Note that YSlow does not actually measure the time it takes to re-load the page it is analyzing. This is mainly due to the fact that caching of the page’s content by the browser and elsewhere on the network – caching is a ubiquitous feature of web technologies – improves the time to reload the page’s content significantly. This is a crucial point that we will revisit when we look at other web performance tools that do actually try to measure web application response time from the point of view of the web client application. It is in that context that I will also review the relatively, recent standardization effort backed by the W3C, the consortium that develops the standards web applications must adhere to, to incorporate performance-oriented timing data into the DOM where it can be gathered in a consistent fashion using JavaScript code.

But, meanwhile, back to YSlow. With the information in hand that it gathered about the components of the page that need to be loaded, YSlow then applies a number of performance Rules and calculates a grade for each rule, where “A” is excellent and “E” or “F” are failing grades. YSlow’s evaluation of the web page from our case study is shown in Figure 2.

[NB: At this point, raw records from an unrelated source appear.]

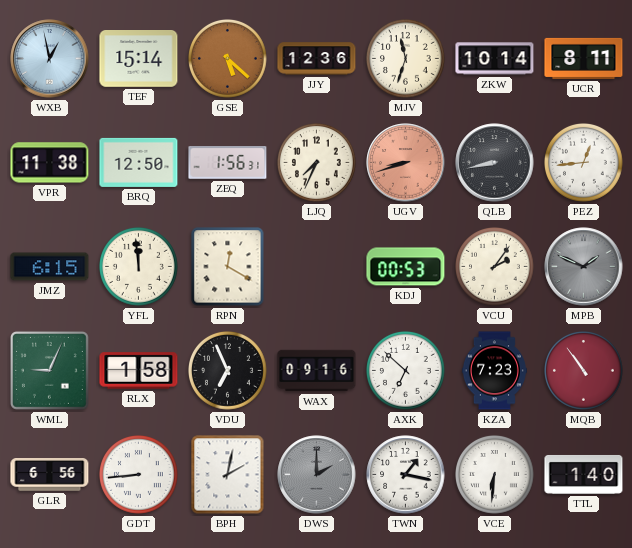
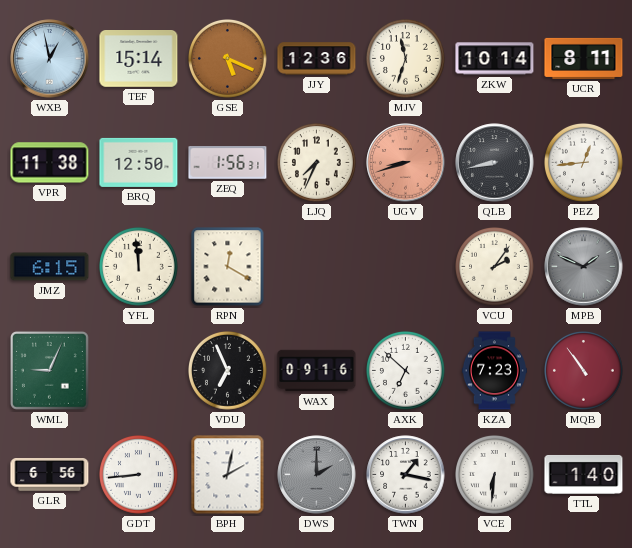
GSE: 5:22 -> 5:19
KDJ: 00:53 -> none
RLX: 1:58 -> none
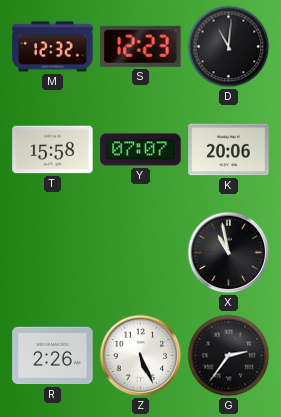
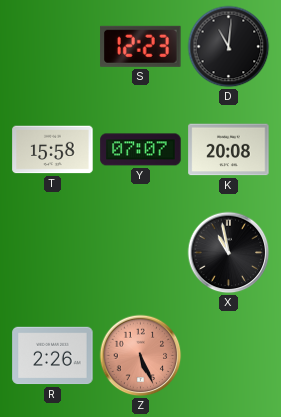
M: 12:32 -> none
K: 20:06 -> 20:08
Z dial: white -> salmon
G: 2:36 -> none
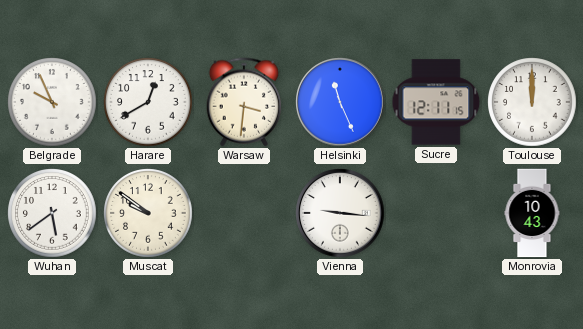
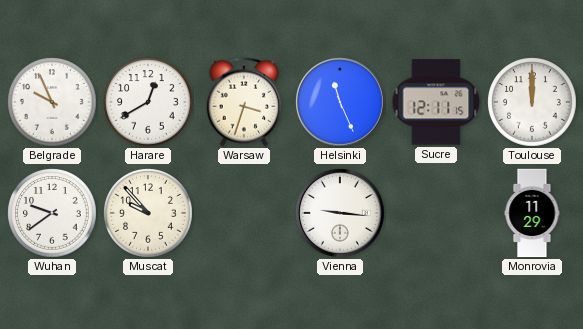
Warsaw: 3:31 -> 3:33
Wuhan: 5:39 -> 9:39
Muscat: 9:51 -> 9:53
Monrovia: 10:43 -> 11:29
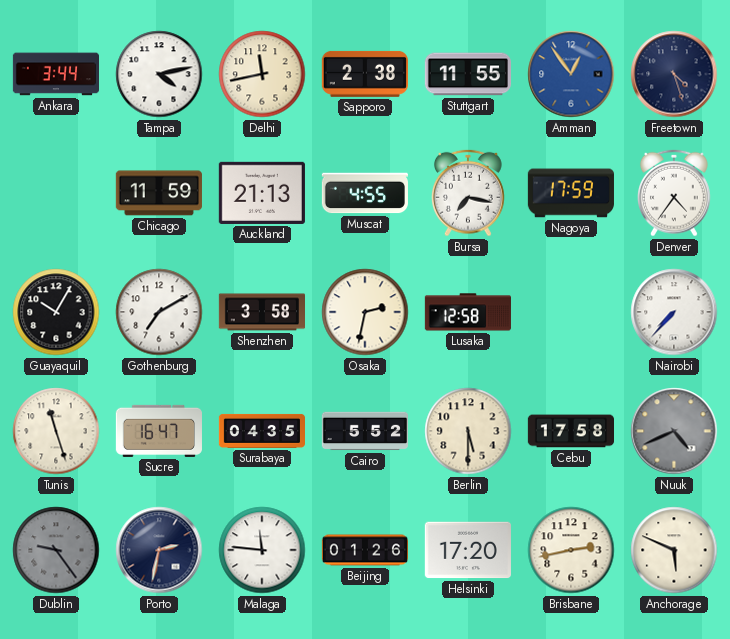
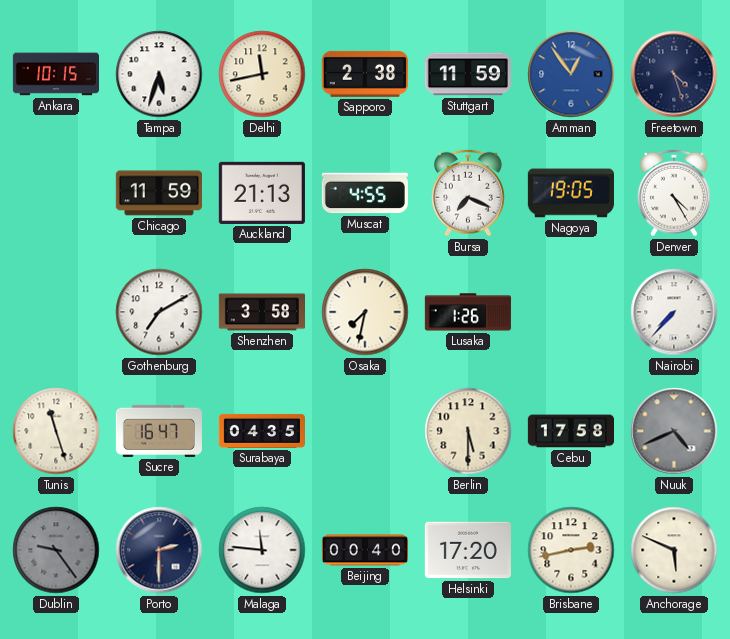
Ankara: 3:44 -> 10:15
Tampa: 4:13 -> 5:33
Stuttgart: 11:55 -> 11:59
Bursa: 7:17 -> 7:19
Nagoya: 17:59 -> 19:05
Denver: 4:36 -> 4:25
Guayaquil: 10:05 -> none
Osaka: 2:32 -> 7:32
Lusaka: 12:58 -> 1:26
Cairo: 5:52 -> none
Porto: 2:32 -> 2:30
Beijing: 01:26 -> 00:40
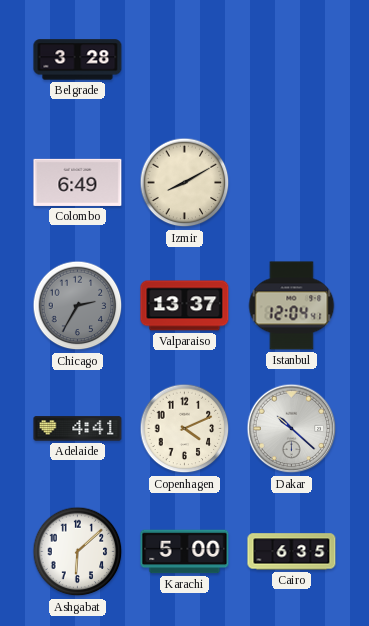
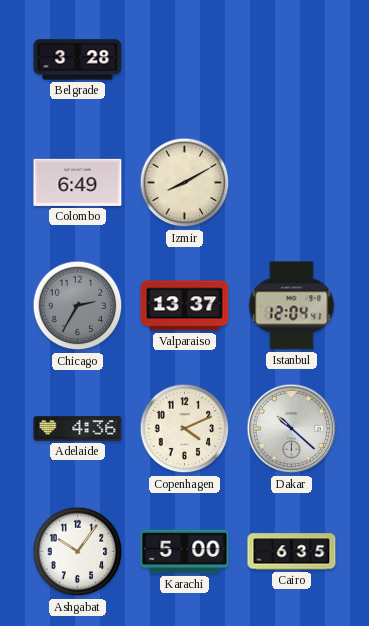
Adelaide: 4:41 -> 4:36
Ashgabat: 6:08 -> 10:06
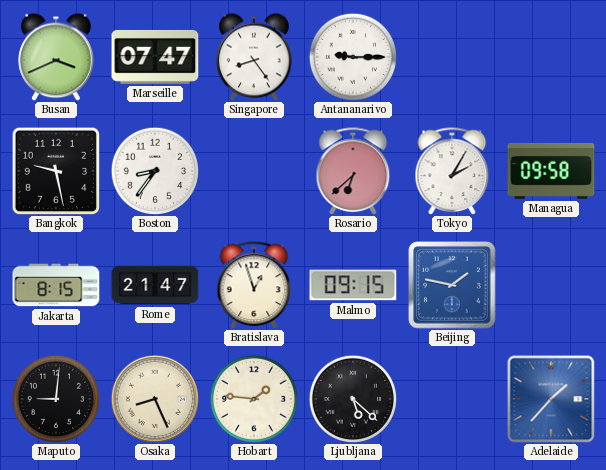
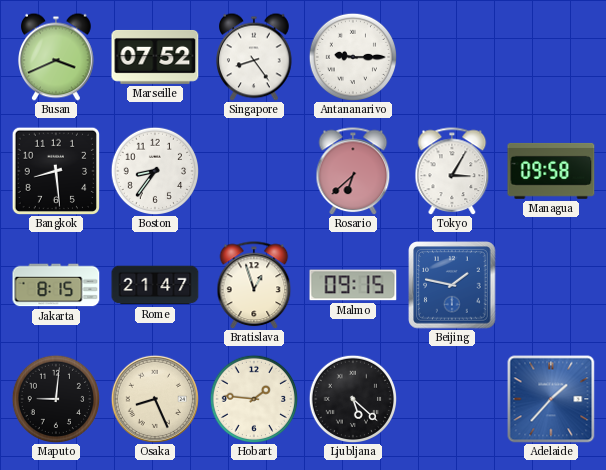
Marseille: 07:47 -> 07:52
Bangkok: 9:28 -> 8:29
Tokyo: 2:05 -> 3:05
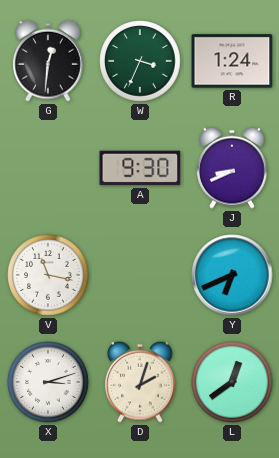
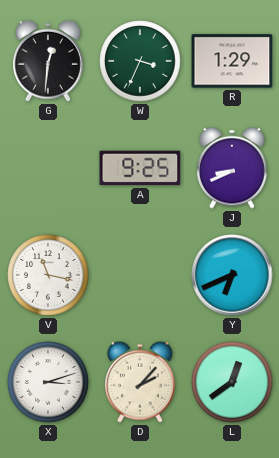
R: 1:24 -> 1:29
A: 9:30 -> 9:25
D: 2:03 -> 2:07
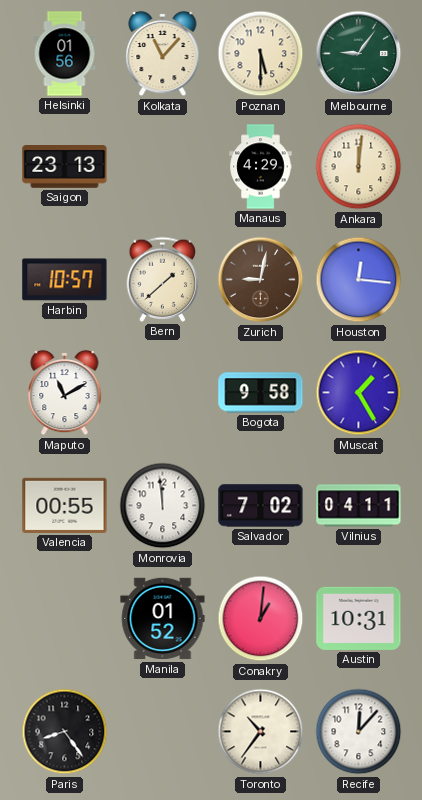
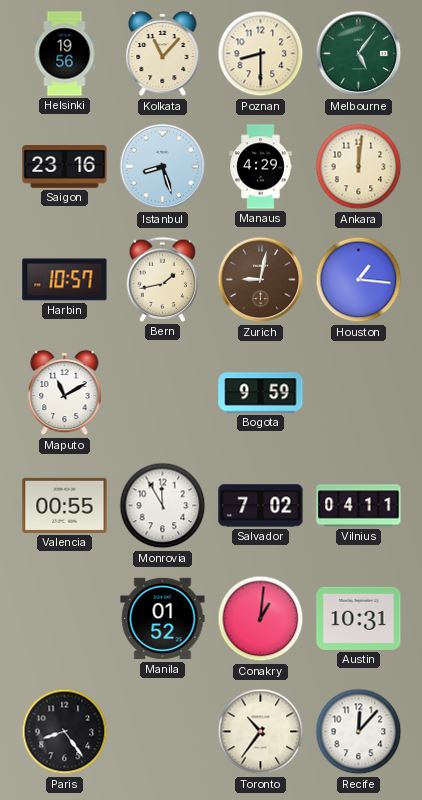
Helsinki: 01:56 -> 19:56
Poznan: 5:30 -> 8:30
Melbourne: 9:06 -> 5:06
Saigon: 23:13 -> 23:16
Istanbul: none -> 8:27
Bern: 1:38 -> 1:43
Houston: 12:16 -> 1:16
Bogota: 9:58 -> 9:59
Muscat: 1:25 -> none
Monrovia: 11:59 -> 11:55
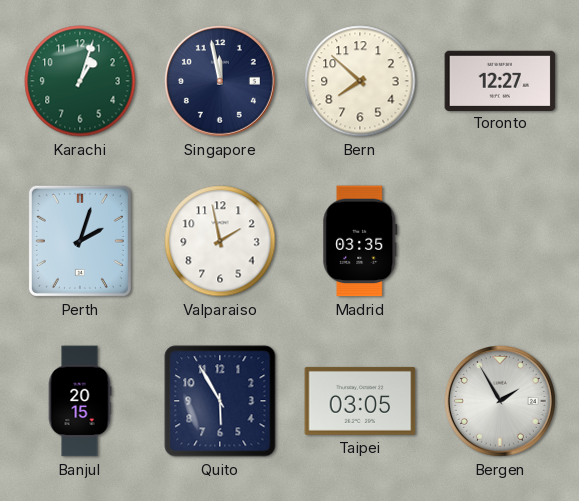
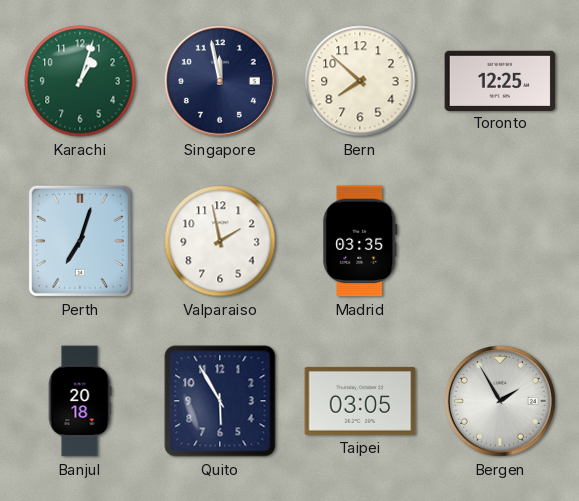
Toronto: 12:27 -> 12:25
Perth: 2:03 -> 7:03
Banjul: 20:15 -> 20:18
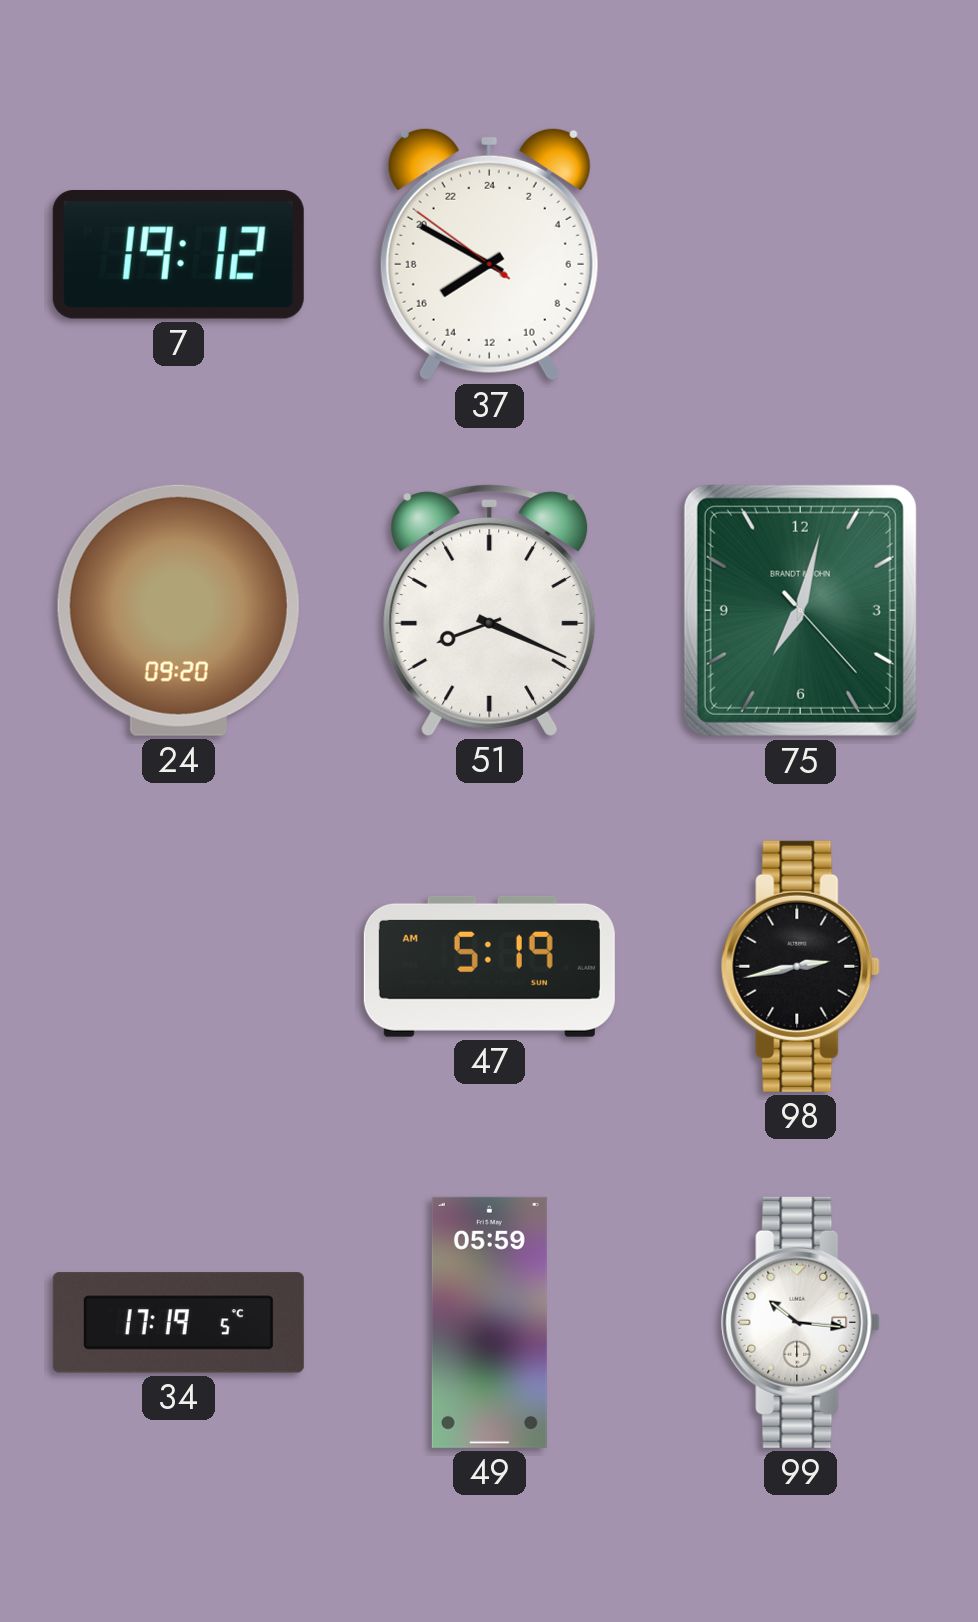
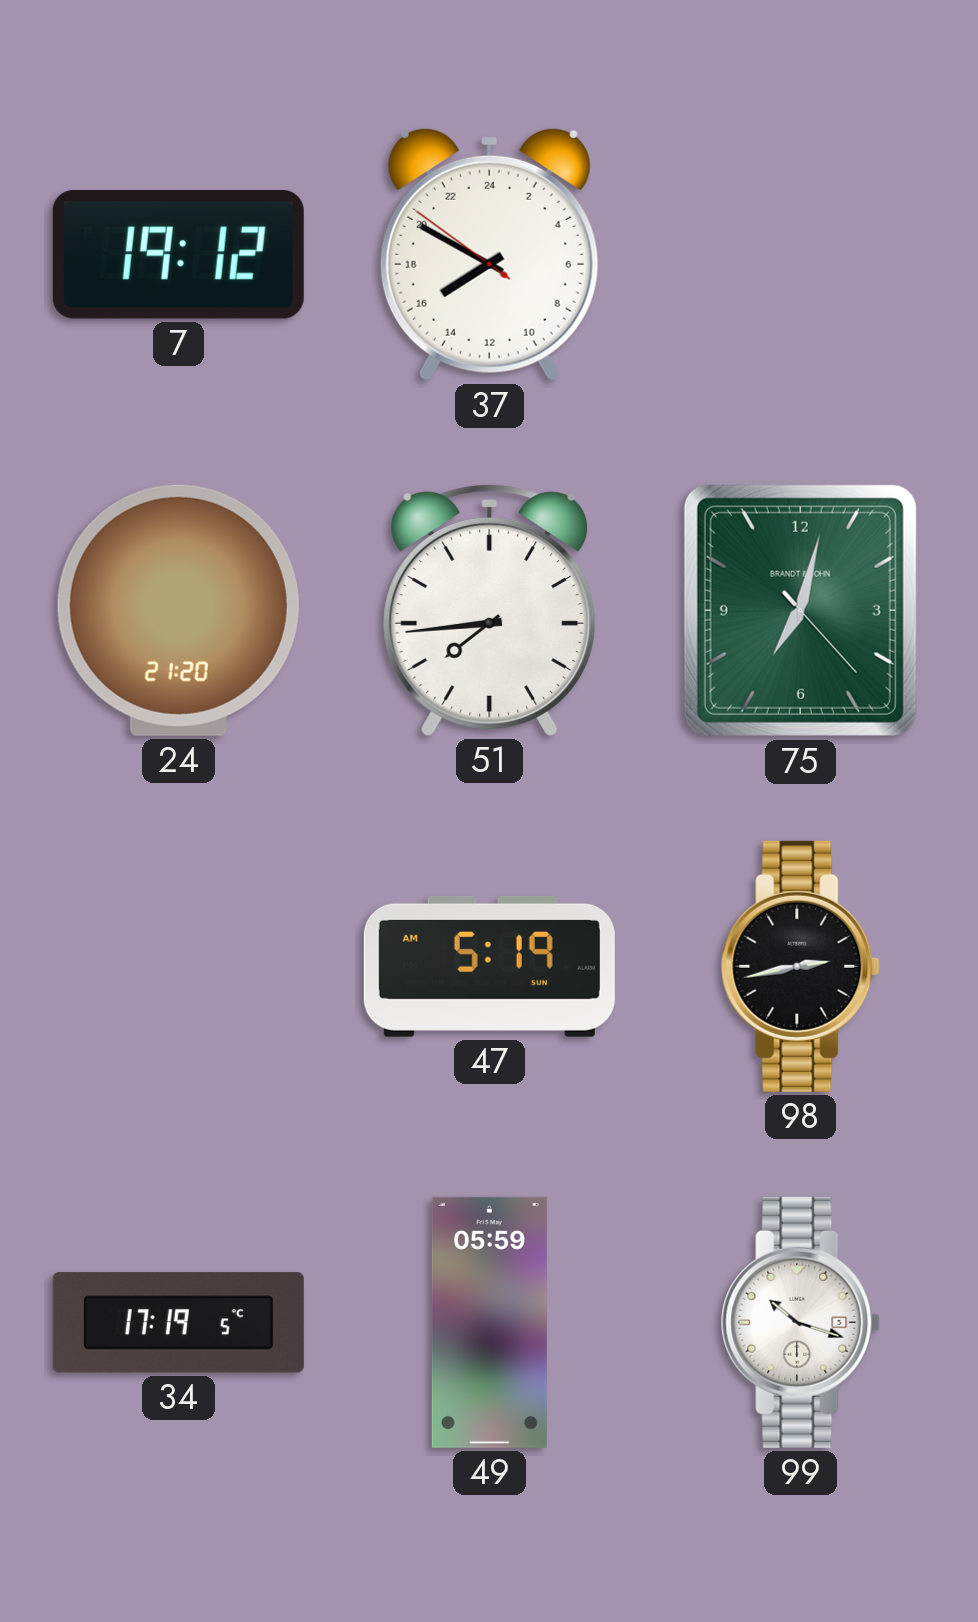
24: 09:20 -> 21:20
51: 8:19 -> 7:44
99: 10:16 -> 10:18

Figure 2. The report YSlow generates when the tool reloads the example web page shown in Figure 1.

We see in Figure 2 that the web page being analyzed receives a near failing grade of “E” for the first and foremost of the YSlow performance rules, which is to make fewer HTTP requests.

To understand why this performance rule is so important for web application performance, it will help to dive deeper into the HTML protocol that is used in web page composition. At this point in the discussion, it will also be helpful to derive the scalability model for web application performance that is implicit in YSlow and similar performance tools.

I will take up those topics in more detail in the next blog posts in this series.